Le cinéaste belge Raoul Servais, pionnier du cinéma d’animation mondial est décédé à l’âge de 94 ans.
Première Palme d’Or du cinéma belge, Lion d’Or à Venise, inventeur de la servaisgraphie… Raoul Servais a marqué de son empreinte le cinéma d’animation belge et mondial.
Raoul Servais est né en 1928 à Ostende. Son enfant s’écoule, heureuse, dans cette grandiose ville victorienne, tout à la joie de jouer avec ses crayons de couleur, et à la fascination de découvrir les petits dessins animés de Felix le Chat et les films de Charlie Chaplin projetés par son père dans la résidence familiale sur un petit projecteur de table. Mais cette félicité est brutalement interrompue par la guerre, qui le fait passer de l’opulence à la peur et la misère, et qui viendra hanter son oeuvre avec la régularité d’un métronome.
Après la guerre, il intègre les Beaux-Arts de Gand, et sa spécialisation en peinture monumentale l’emmène sur les pas de René Magritte, qu’il accompagne lors de la réalisation de sa fresque géante, Le Domaine Enchanté, pour le casino de Knokke. Avec son ami le peintre Maurice Boel, il relance le Ciné-Club d’Ostende, une véritable institution créée avant la guerre par le cinéaste Henri Storck et le peintre surréaliste Félix Labisse. Il réalise son premier film, Les Lumières du Port en 1953, avec l’aide financière et logistique de sa famille et de ses amis. Le film remporte le Grand Prix du Festival du Film Belge, lui confirmant ainsi que là est bien sa voie…
Il enchaîne alors les oeuvres et les prix. Tout au long de sa carrière, il remet sans cesse en question son art, développant de nouvelles techniques (les éléments découpés de Fausse Note, l’hommage à la peinture expressionniste flamande dans Pegasus), jusqu’à l’invention de la servaisgraphie, « un système de trucage permettant d’une part l’incrustation de personnages filmés en vues réelles dans des décors de création graphique et, d’autre part, un système augmentant la qualité de ces décors », lors de la réalisation d’Harpya, court métrage qui lui valut sa Palme d’or en 1979.

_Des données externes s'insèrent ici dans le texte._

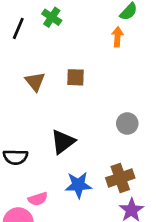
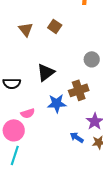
brown square: (76, 77) -> (55, 26), turned 32
brown cross: (120, 178) -> (79, 90), moved

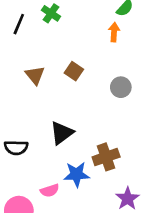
gray circle: (92, 59) -> (121, 87), moved
pink semicircle: (28, 113) -> (50, 191), moved

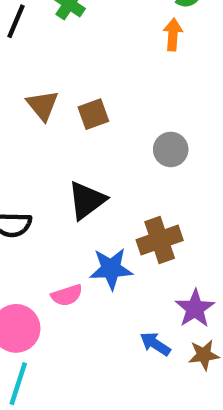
brown square: (74, 71) -> (93, 114), moved, turned 36
gray circle: (121, 87) -> (171, 149), moved

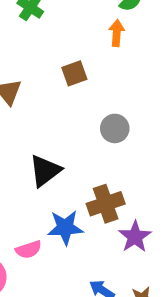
brown square: (93, 114) -> (74, 73), moved
purple star: (195, 309) -> (135, 237), moved

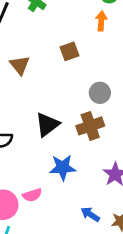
brown cross: (106, 204) -> (90, 126), moved
pink semicircle: (29, 250) -> (32, 195), moved

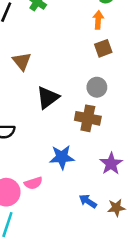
brown square: (69, 51) -> (103, 48), moved
black triangle: (47, 125) -> (48, 98), moved
brown cross: (90, 126) -> (88, 118), turned 30

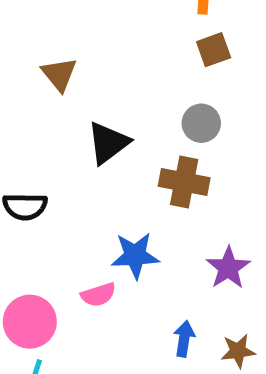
pink semicircle: (33, 183) -> (98, 295), moved
blue arrow: (88, 201) -> (184, 339), turned 66

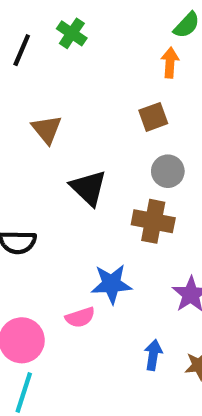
brown square: (214, 50) -> (153, 117), moved
black triangle: (108, 143) -> (88, 188), turned -39

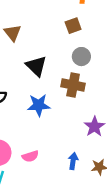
blue star: (111, 284) -> (39, 105), moved
pink semicircle: (80, 317) -> (30, 156), moved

Il développa ensuite la technique avec son seul long métrage Taxandria, film devenu culte sorti en 1994, qu’il perfectionna pour l’amour de l’art dans Papillon de Nuit.

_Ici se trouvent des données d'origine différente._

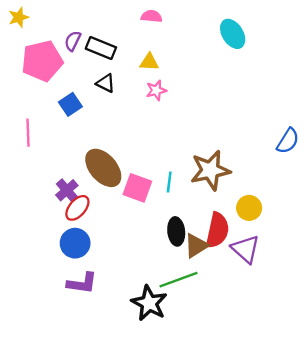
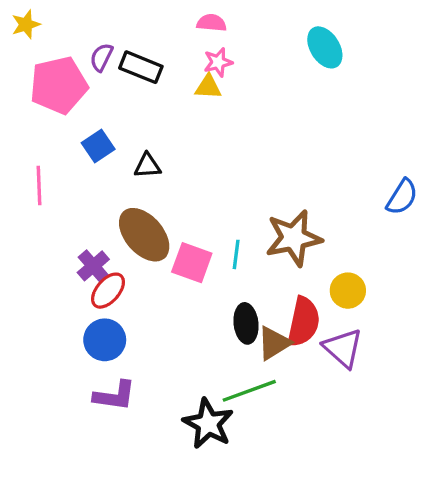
black triangle: (106, 83) -> (147, 166), moved, turned -30
pink star: (156, 90) -> (218, 62), moved

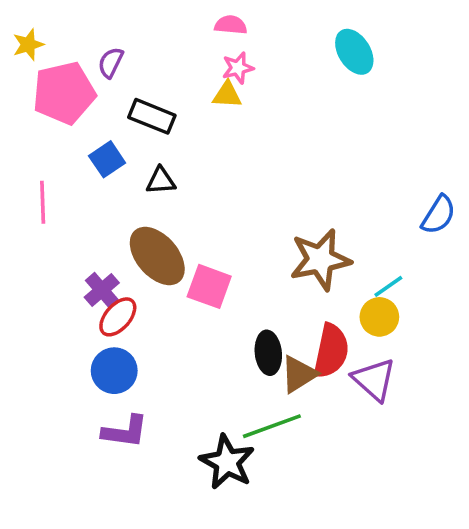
yellow star: (26, 24) -> (28, 45), moved
black rectangle: (141, 67) -> (152, 116), moved
cyan line: (236, 254) -> (388, 286), moved, turned 48

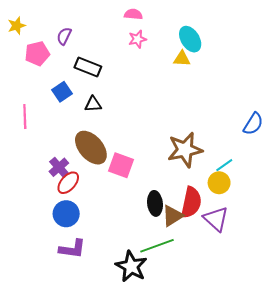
cyan ellipse: (354, 52) -> (190, 39), moved
pink pentagon: (64, 93) -> (37, 54), size x0.7
yellow triangle: (227, 95) -> (182, 59), moved

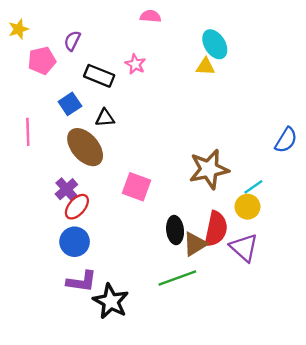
pink star: (137, 39) -> (135, 64), moved, turned -30
brown ellipse: (91, 148) -> (85, 147), moved
black star: (131, 266) -> (111, 301), moved

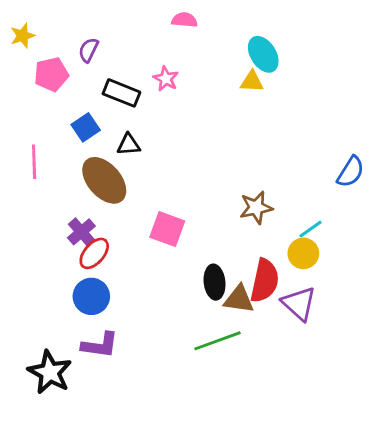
brown star: (209, 169) -> (256, 208), size x0.7
brown triangle: (195, 244) -> (239, 299), turned 40
black star: (111, 301) -> (50, 372), moved

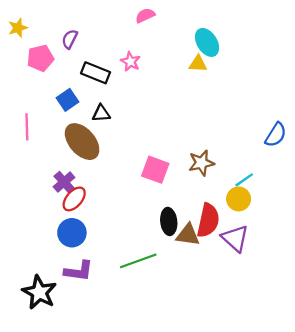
pink semicircle: (184, 20) -> (145, 15), turned -30
pink square: (167, 229) -> (155, 170), moved
green line: (217, 341) -> (138, 261), moved

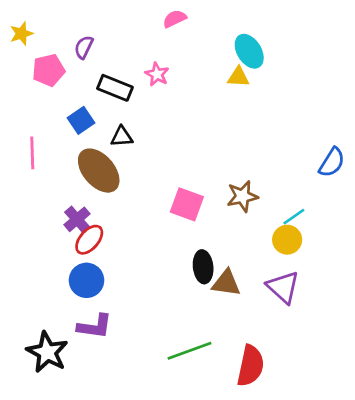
red semicircle: (208, 220) -> (251, 366), moved
green line: (138, 261) -> (190, 351), moved

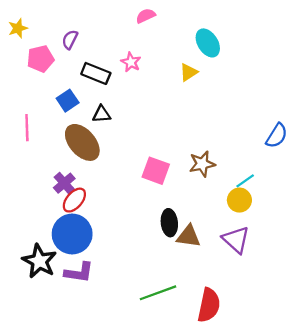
yellow triangle: (238, 77) -> (189, 72), moved, turned -36
blue circle: (86, 280) -> (72, 234), size x1.4
black star: (47, 352) -> (39, 261), moved

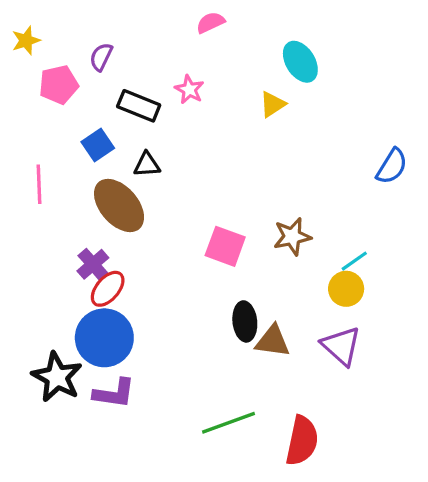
blue semicircle: (277, 136) -> (392, 166), moved

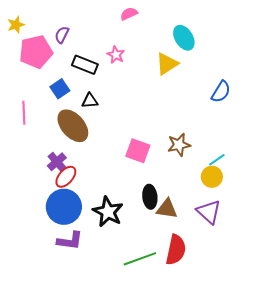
pink pentagon: (59, 85) -> (36, 52), size x1.4
yellow triangle: (273, 104) -> (167, 64), size x1.4
blue semicircle: (392, 166) -> (221, 92), moved
black star: (57, 377) -> (108, 212), moved
red semicircle: (302, 441) -> (176, 250), moved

L’éternel jeune homme apparaissait récemment dans le documentaire La belge histoire du Festival de Cannes, chevauchant son scooter à trois roues sur les routes de Flandres, et y présentant sa Palme d’Or précieusement conservée. Son film, Harpya, avait d’ailleurs l’insigne honneur d’être à nouveau programmé sur la Croisette en 2017 à l’occasion des 70 ans du Festival de Cannes. Dans Raoul Servais, mémoires d’un artisan, il se confie sur son « passage » au digital, qui le fait redevenir débutant, et s’en remettre avec curiosité et bienveillance à la maîtrise de ses assistants. Alors qu’il travaillait encore il y a quelques années sur une série de films pour la télévision, il y confiait regretter néanmoins l’odeur et le toucher de ses vieilles feuilles de cellophane.

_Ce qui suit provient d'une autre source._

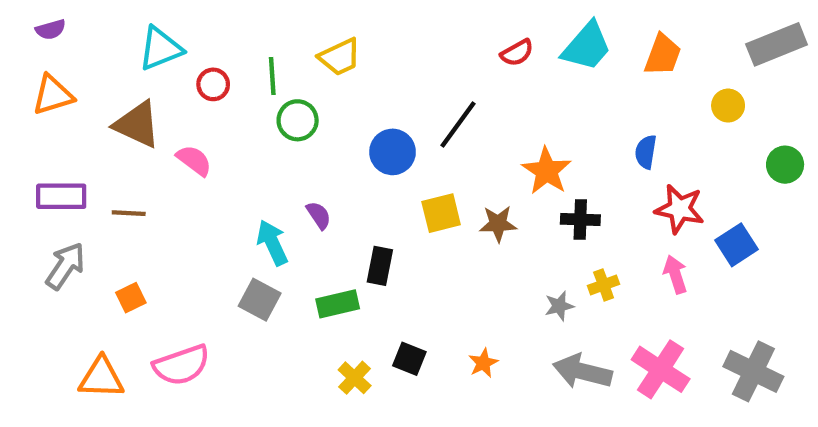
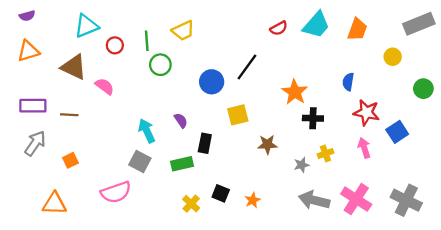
purple semicircle: (319, 215) -> (181, 120), moved
brown star: (498, 224) -> (267, 144), moved
orange star: (483, 363) -> (253, 200), moved
pink semicircle: (181, 365) -> (116, 192), moved

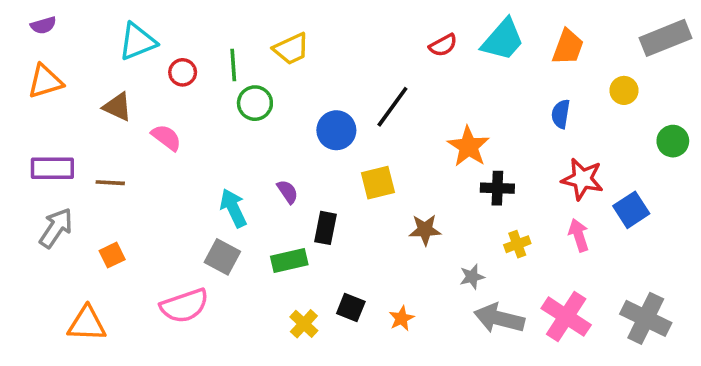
brown triangle: (74, 67) -> (117, 107), size x0.7
blue semicircle: (348, 82) -> (561, 114), moved
gray star: (302, 165) -> (472, 277), moved

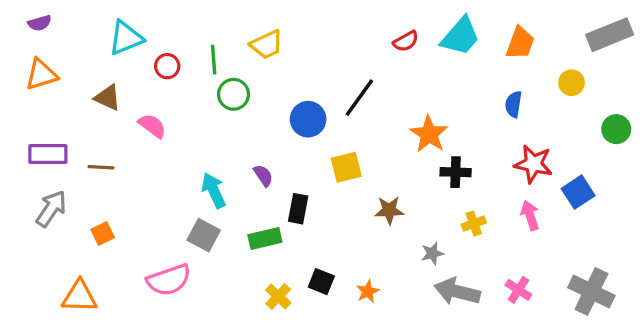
pink cross: (566, 317) -> (518, 290), size x0.6

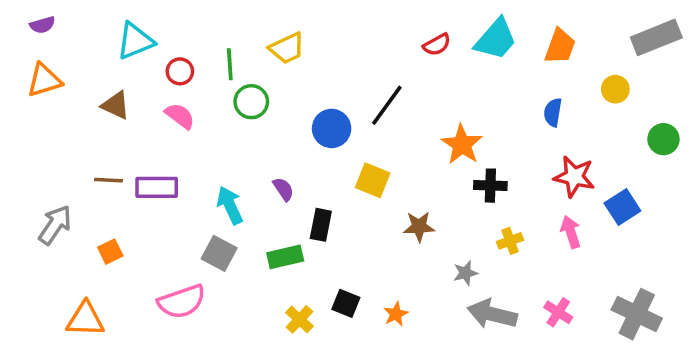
pink semicircle: (152, 126) -> (180, 116), moved
purple rectangle: (48, 154) -> (157, 187), moved
yellow square: (346, 167) -> (373, 180), turned 36

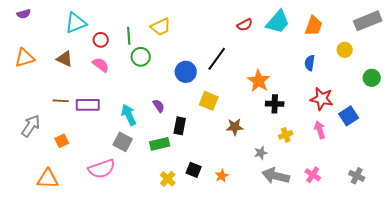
orange triangle: (44, 80) -> (25, 58), moved
gray cross: (637, 314) -> (357, 176), size x0.6

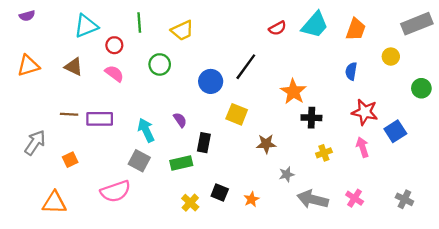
green line: (129, 36) -> (139, 23), moved
gray star: (261, 153) -> (287, 174), moved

En 2015, son avant-dernier film en date, Tank, était primé au Festival de Valladolid. En 2019, l’Académie André Delvaux lui décernait un Magritte d’honneur, afin de saluer l’incroyable richesse de sa carrière et de son apport au cinéma mondial. Son dernier film, Le Grand Gaillard, co-réalisé avec Rudy Pinceel, d’après un scénario original de Raoul Servais, était dévoilé au festival de Gand en octobre dernier.